Sea Walls: Artists for Oceans

  • USA, California, Santa Cruz
Years funded
  • 2021
  • Active

PangeaSeed Foundation is a globally engaged non-profit organisation acting at the intersection of culture and environmentalism to further the conservation of the oceans. Its mission is to empower individuals and communities to create meaningful change for the oceans by raising public awareness of critical environmental issues through science, education and ARTivism (SEA).
Through its ground-breaking Sea Walls: Artists for Oceans public art programme, PangeaSeed Foundation has created more than 450 educational, ocean advocacy murals in 18 countries, bringing the ocean into streets around the globe.

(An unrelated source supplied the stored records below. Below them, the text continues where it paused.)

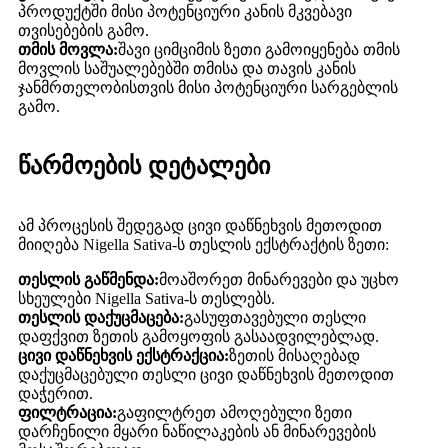
პროდუქტში მისი პოტენციური კანის მკვებავი
თვისებების გამო.
თმის მოვლა:
შავი ციმციმის ზეთი გამოიყენება თმის
მოვლის საშუალებებში თმისა და თავის კანის
ჯანმრთელობისთვის მისი პოტენციური სარგებლის
გამო.
წარმოების დეტალები
ამ პროცესის შედეგად ცივი დაწნეხვის მეთოდით
მიიღება Nigella Sativa-ს თესლის ექსტრაქტის ზეთი:
თესლის გაწმენდა:
მოაშორეთ მინარევები და უცხო
სხეულები Nigella Sativa-ს თესლებს.
თესლის დაქუცმაცება:
გასუფთავებული თესლი
დაფქვით ზეთის გამოყოფის გასაადვილებლად.
ცივი დაწნეხვის ექსტრაქცია:
ზეთის მისაღებად
დაქუცმაცებული თესლი ცივი დაწნეხვის მეთოდით
დაჭერით.
ფილტრაცია:
გაფილტრეთ ამოღებული ზეთი
დარჩენილი მყარი ნაწილაკების ან მინარევების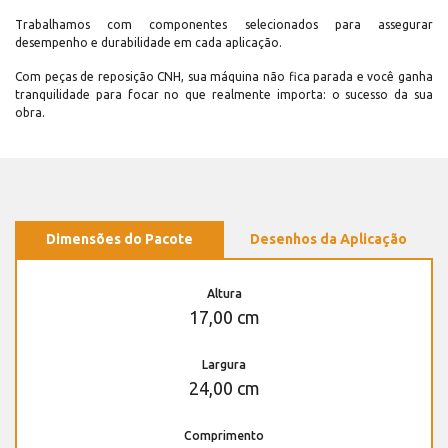
Trabalhamos com componentes selecionados para assegurar
desempenho e durabilidade em cada aplicação.
Com peças de reposição CNH, sua máquina não fica parada e você ganha
tranquilidade para focar no que realmente importa: o sucesso da sua
obra.
Dimensões do Pacote
Desenhos da Aplicação
Altura
17,00 cm
Largura
24,00 cm
Comprimento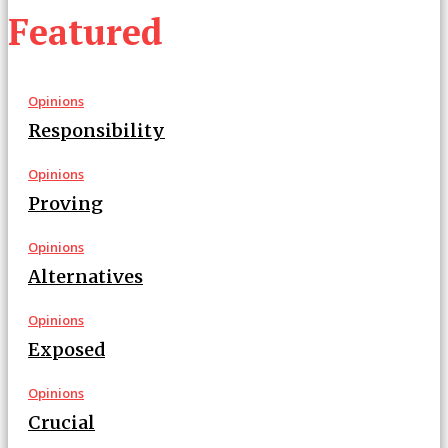
Featured
Opinions
Responsibility
Opinions
Proving
Opinions
Alternatives
Opinions
Exposed
Opinions
Crucial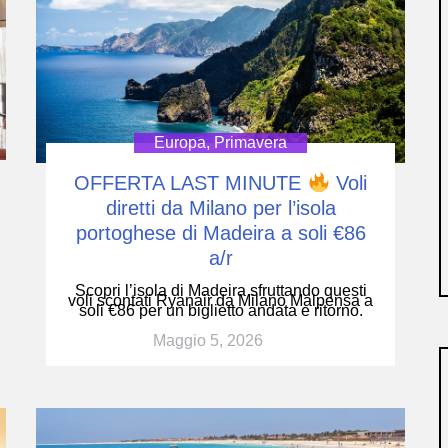
Europa
,
Primavera
OFFERTA LAST MINUTE
Voli
diretti da Milano per l’isola
portoghese di Madeira a soli €86
a/r
Scopri l’isola di Madeira sfruttando questi
voli scontati Ryanair da Milano Malpensa a
soli €86 per un biglietto andata e ritorno.
Maggio 5, 2026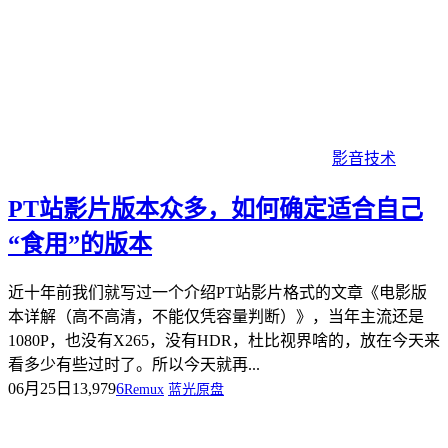
影音技术
PT站影片版本众多，如何确定适合自己
“食用”的版本
近十年前我们就写过一个介绍PT站影片格式的文章《电影版
本详解（高不高清，不能仅凭容量判断）》，当年主流还是
1080P，也没有X265，没有HDR，杜比视界啥的，放在今天来
看多少有些过时了。所以今天就再...
06月25日
13,979
6
Remux
蓝光原盘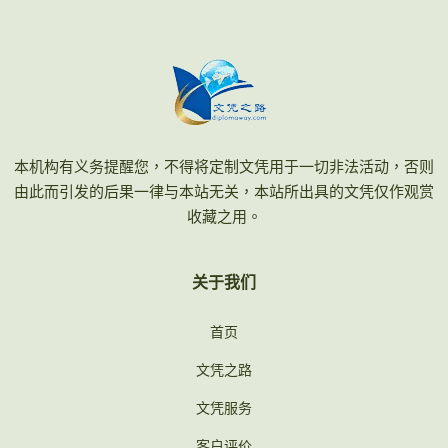
本机构有义务提醒您，不得将定制文凭用于一切非法活动，否则
由此而引发的后果一律与本站无关，本站所出具的文凭仅作观赏
收藏之用。
关于我们
首页
文凭之路
文凭服务
客户评价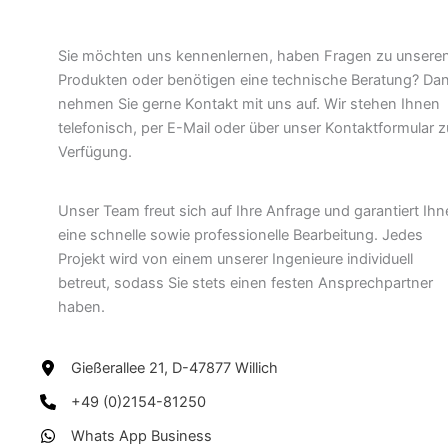
Sie möchten uns kennenlernen, haben Fragen zu unsere
Produkten oder benötigen eine technische Beratung? Da
nehmen Sie gerne Kontakt mit uns auf. Wir stehen Ihnen
telefonisch, per E-Mail oder über unser Kontaktformular z
Verfügung.
Unser Team freut sich auf Ihre Anfrage und garantiert Ihn
eine schnelle sowie professionelle Bearbeitung. Jedes
Projekt wird von einem unserer Ingenieure individuell
betreut, sodass Sie stets einen festen Ansprechpartner
haben.
Gießerallee 21, D-47877 Willich
+49 (0)2154-81250
Whats App Business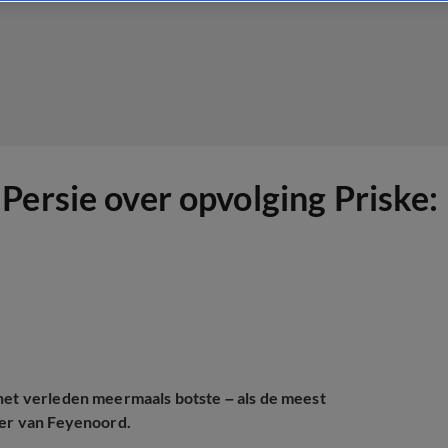
ersie over opvolging Priske: 
 het verleden meermaals botste – als de meest
ner van Feyenoord.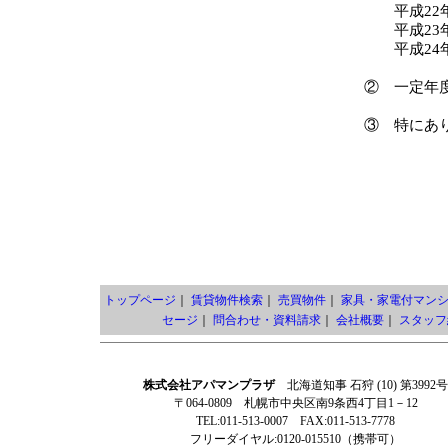
平成22年
平成23年
平成24年
② 一定年
③ 特にあ
トップページ
｜
賃貸物件検索
｜
売買物件
｜
家具・家電付マン
セージ
｜
問合わせ・資料請求
｜
会社概要
｜
スタッフ
株式会社アパマンプラザ
北海道知事 石狩 (10) 第3992号
〒064-0809 札幌市中央区南9条西4丁目1－12
TEL:011-513-0007 FAX:011-513-7778
フリーダイヤル:0120-015510（携帯可）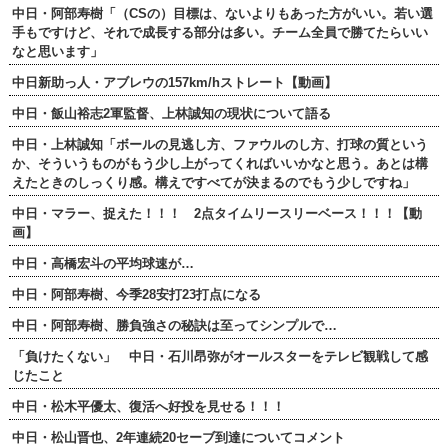
中日・阿部寿樹「（CSの）目標は、ないよりもあった方がいい。若い選
手もですけど、それで成長する部分は多い。チーム全員で勝てたらいい
なと思います」
中日新助っ人・アブレウの157km/hストレート【動画】
中日・飯山裕志2軍監督、上林誠知の現状について語る
中日・上林誠知「ボールの見逃し方、ファウルのし方、打球の質という
か、そういうものがもう少し上がってくればいいかなと思う。あとは構
えたときのしっくり感。構えですべてが決まるのでもう少しですね」
中日・マラー、捉えた！！！ 2点タイムリースリーベース！！！【動
画】
中日・高橋宏斗の平均球速が…
中日・阿部寿樹、今季28安打23打点になる
中日・阿部寿樹、勝負強さの秘訣は至ってシンプルで…
「負けたくない」 中日・石川昂弥がオールスターをテレビ観戦して感
じたこと
中日・松木平優太、復活へ好投を見せる！！！
中日・松山晋也、2年連続20セーブ到達についてコメント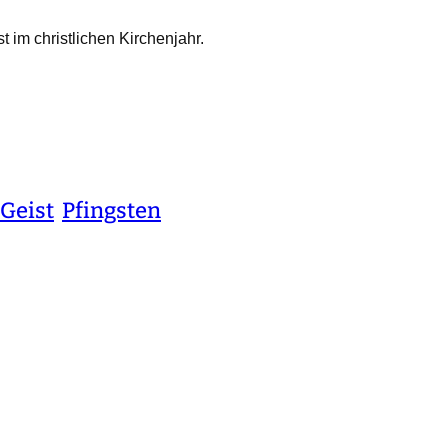
 im christlichen Kirchenjahr.
 Geist
Pfingsten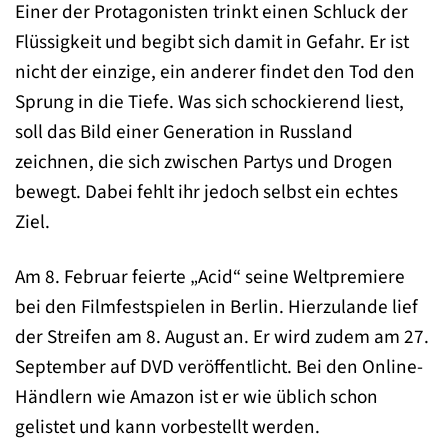
Einer der Protagonisten trinkt einen Schluck der
Flüssigkeit und begibt sich damit in Gefahr. Er ist
nicht der einzige, ein anderer findet den Tod den
Sprung in die Tiefe. Was sich schockierend liest,
soll das Bild einer Generation in Russland
zeichnen, die sich zwischen Partys und Drogen
bewegt. Dabei fehlt ihr jedoch selbst ein echtes
Ziel.
Am 8. Februar feierte „Acid“ seine Weltpremiere
bei den Filmfestspielen in Berlin. Hierzulande lief
der Streifen am 8. August an. Er wird zudem am 27.
September auf DVD veröffentlicht. Bei den Online-
Händlern wie Amazon ist er wie üblich schon
gelistet und kann vorbestellt werden.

PangeaSeed Foundation’s global Sea Walls: Artists for Oceans programme took place in Santa Cruz, California, from 13 to 18 September 2021. It created 15 ocean advocacy murals and hosted various public events to increase interest and engagement in marine stewardship within the Santa Cruz community.
Beyond displaying purposeful, ocean-themed public art, Sea Walls Santa Cruz featured week-long public programming designed to help facilitate an ongoing relationship between the Santa Cruz community, the murals and the environment. Activities such as youth outreach, waterfront clean-ups, mural walking tours and a film screening made it a well-rounded experience for all ages.
The Save Our Seas Foundation was honoured to participate in the Sea Walls Santa Cruz event as its conservation partner, sponsoring the event and a mural by artist David Rice. David’s work blends an organic style with graphic overlays, combining the natural world with a geometric (man-made) presence. This combination speaks to how instead of only a natural world existing, or one that is only man-made, the two can co-exist in harmony if the dominant party yields to this cohesive existence. David was the perfect fit for the Save Our Seas Foundation’s mural, which aimed to promote awareness about human impacts on sharks. Sharks, on average, are responsible for fewer than 10 human fatalities annually; humans, however, kill more than 100 million sharks every year.